■ PROVIDED RECORDS:
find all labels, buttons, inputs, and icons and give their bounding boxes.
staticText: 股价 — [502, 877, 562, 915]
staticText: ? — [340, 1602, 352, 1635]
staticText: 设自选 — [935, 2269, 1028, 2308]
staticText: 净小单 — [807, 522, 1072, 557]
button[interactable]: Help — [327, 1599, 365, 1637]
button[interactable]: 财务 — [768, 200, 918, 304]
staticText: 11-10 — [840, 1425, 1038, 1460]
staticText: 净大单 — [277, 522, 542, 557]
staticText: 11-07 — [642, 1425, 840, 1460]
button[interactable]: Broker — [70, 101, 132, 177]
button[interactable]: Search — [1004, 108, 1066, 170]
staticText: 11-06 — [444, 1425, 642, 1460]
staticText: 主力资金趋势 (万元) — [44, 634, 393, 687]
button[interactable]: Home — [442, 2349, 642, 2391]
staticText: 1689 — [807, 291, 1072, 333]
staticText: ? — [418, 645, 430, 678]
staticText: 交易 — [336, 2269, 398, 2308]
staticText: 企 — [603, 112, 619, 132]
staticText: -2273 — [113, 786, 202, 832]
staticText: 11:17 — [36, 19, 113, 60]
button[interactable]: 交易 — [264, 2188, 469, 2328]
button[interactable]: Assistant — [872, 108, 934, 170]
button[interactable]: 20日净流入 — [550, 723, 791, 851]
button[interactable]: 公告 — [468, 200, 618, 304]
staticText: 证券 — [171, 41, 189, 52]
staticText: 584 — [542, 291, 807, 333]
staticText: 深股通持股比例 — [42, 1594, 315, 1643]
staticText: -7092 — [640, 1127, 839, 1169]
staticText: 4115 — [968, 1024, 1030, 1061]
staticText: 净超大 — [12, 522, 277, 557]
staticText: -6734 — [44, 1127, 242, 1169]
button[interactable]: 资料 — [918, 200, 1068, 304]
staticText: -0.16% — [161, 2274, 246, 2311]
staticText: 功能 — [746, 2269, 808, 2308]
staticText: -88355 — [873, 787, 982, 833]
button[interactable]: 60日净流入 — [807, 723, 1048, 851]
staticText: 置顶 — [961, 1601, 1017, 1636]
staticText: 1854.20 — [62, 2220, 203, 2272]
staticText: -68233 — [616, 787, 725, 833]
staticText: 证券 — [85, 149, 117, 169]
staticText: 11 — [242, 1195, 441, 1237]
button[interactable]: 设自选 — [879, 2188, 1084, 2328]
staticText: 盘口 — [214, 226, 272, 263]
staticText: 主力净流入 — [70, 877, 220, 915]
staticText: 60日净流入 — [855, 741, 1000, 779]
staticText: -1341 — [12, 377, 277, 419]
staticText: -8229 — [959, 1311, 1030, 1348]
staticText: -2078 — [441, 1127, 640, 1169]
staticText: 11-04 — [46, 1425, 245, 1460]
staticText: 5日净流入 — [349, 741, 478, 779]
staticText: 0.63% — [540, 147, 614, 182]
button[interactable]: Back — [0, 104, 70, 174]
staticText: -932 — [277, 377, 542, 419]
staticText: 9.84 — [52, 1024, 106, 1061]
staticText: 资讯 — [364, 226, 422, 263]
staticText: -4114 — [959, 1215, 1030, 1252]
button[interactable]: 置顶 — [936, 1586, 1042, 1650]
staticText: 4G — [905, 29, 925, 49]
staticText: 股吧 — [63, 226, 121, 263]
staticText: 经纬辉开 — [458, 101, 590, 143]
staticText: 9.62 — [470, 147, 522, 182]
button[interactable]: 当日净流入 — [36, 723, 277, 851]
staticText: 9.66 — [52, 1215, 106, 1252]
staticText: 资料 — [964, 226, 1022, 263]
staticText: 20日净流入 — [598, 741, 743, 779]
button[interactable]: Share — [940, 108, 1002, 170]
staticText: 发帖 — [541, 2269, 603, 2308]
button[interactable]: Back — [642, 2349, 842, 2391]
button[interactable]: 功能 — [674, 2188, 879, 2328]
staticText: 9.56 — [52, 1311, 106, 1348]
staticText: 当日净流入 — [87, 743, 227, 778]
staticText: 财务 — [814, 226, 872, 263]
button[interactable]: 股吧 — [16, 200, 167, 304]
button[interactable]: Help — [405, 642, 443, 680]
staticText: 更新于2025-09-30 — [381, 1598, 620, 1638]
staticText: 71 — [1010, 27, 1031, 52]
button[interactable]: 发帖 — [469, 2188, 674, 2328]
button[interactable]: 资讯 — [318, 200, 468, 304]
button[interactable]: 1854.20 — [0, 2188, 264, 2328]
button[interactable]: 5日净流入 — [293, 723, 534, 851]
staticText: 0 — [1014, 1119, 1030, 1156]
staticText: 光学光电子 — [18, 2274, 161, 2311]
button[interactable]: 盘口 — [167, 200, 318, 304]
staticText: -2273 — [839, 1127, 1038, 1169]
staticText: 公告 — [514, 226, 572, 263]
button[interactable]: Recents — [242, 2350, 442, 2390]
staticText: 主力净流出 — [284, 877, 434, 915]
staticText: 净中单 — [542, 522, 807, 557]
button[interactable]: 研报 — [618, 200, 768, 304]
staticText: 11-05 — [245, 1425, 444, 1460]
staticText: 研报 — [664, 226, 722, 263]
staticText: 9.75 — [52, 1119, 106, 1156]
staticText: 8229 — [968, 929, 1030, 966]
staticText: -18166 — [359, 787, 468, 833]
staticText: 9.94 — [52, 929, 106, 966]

■ YOUR OBJECTIVE: Copy out every line of the listing that contains the string "当日净流入".

■ RESPONSE BOX:
button[interactable]: 当日净流入 — [36, 723, 277, 851]
staticText: 当日净流入 — [87, 743, 227, 778]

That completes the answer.